● EXERCISE INSTRUCTIONS: Transcribe only the lines between the first line of the records and the line containing "Vrei un hosting", inclusive, exactly as written.

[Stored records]
:::::

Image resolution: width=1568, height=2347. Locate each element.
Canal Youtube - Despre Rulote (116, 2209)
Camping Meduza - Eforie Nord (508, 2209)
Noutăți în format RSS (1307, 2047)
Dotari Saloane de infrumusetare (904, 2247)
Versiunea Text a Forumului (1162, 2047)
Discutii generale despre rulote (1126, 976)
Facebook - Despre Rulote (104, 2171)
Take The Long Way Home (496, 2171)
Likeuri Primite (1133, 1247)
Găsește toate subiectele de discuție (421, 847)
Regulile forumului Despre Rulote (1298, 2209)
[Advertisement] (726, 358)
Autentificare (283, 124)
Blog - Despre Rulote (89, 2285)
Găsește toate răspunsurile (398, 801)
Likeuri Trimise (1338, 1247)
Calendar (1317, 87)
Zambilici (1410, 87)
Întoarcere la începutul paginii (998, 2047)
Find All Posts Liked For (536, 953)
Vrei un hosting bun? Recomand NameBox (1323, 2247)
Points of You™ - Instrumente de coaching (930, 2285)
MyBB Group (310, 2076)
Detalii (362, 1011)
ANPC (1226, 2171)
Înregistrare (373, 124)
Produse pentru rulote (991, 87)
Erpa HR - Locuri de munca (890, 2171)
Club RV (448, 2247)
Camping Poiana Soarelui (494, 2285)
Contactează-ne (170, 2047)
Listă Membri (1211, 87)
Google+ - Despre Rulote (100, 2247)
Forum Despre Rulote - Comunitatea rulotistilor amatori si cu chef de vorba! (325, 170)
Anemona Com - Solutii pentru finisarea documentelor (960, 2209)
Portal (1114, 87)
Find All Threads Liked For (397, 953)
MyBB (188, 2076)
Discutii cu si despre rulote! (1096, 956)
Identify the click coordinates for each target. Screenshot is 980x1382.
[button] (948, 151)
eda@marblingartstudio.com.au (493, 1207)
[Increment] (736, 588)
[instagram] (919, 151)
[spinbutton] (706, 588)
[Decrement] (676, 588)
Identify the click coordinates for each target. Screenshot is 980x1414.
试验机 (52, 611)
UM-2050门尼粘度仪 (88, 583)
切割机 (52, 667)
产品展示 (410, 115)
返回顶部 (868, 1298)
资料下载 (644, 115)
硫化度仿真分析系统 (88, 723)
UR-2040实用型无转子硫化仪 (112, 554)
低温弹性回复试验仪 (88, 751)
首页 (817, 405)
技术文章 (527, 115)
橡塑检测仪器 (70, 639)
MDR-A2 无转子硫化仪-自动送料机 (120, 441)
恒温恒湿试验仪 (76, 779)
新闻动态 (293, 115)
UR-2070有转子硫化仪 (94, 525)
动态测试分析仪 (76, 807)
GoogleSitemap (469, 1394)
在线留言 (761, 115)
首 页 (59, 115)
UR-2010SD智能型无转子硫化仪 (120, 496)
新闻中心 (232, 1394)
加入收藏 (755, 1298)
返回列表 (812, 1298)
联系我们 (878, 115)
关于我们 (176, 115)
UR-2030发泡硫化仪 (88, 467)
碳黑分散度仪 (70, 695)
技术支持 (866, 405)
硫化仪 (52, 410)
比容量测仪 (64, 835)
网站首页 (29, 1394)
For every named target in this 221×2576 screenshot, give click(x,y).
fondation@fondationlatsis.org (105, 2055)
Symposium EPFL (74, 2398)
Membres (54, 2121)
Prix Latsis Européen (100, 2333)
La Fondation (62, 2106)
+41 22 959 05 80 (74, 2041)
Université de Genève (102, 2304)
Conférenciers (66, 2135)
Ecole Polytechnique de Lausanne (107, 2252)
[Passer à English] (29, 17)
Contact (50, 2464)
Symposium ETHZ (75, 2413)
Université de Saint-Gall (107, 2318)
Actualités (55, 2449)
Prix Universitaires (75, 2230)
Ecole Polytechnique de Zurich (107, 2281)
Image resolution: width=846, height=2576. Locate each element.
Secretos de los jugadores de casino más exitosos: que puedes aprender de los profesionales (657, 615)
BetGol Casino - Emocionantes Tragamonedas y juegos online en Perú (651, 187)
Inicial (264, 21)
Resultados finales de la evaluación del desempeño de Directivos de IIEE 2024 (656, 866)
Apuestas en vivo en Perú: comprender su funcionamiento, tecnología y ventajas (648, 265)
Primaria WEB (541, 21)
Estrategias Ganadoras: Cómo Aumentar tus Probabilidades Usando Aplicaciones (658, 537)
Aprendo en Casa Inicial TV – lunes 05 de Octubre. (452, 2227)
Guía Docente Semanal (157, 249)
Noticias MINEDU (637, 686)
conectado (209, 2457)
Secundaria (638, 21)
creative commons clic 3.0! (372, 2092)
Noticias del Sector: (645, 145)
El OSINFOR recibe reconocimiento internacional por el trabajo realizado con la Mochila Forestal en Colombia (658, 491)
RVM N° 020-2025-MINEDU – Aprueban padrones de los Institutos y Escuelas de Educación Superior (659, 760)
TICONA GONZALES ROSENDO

:::::

● WRITTEN SOLUTION:
Image resolution: width=1568, height=2347. Locate each element.
Canal Youtube - Despre Rulote (116, 2209)
Camping Meduza - Eforie Nord (508, 2209)
Noutăți în format RSS (1307, 2047)
Dotari Saloane de infrumusetare (904, 2247)
Versiunea Text a Forumului (1162, 2047)
Discutii generale despre rulote (1126, 976)
Facebook - Despre Rulote (104, 2171)
Take The Long Way Home (496, 2171)
Likeuri Primite (1133, 1247)
Găsește toate subiectele de discuție (421, 847)
Regulile forumului Despre Rulote (1298, 2209)
[Advertisement] (726, 358)
Autentificare (283, 124)
Blog - Despre Rulote (89, 2285)
Găsește toate răspunsurile (398, 801)
Likeuri Trimise (1338, 1247)
Calendar (1317, 87)
Zambilici (1410, 87)
Întoarcere la începutul paginii (998, 2047)
Find All Posts Liked For (536, 953)
Vrei un hosting bun? Recomand NameBox (1323, 2247)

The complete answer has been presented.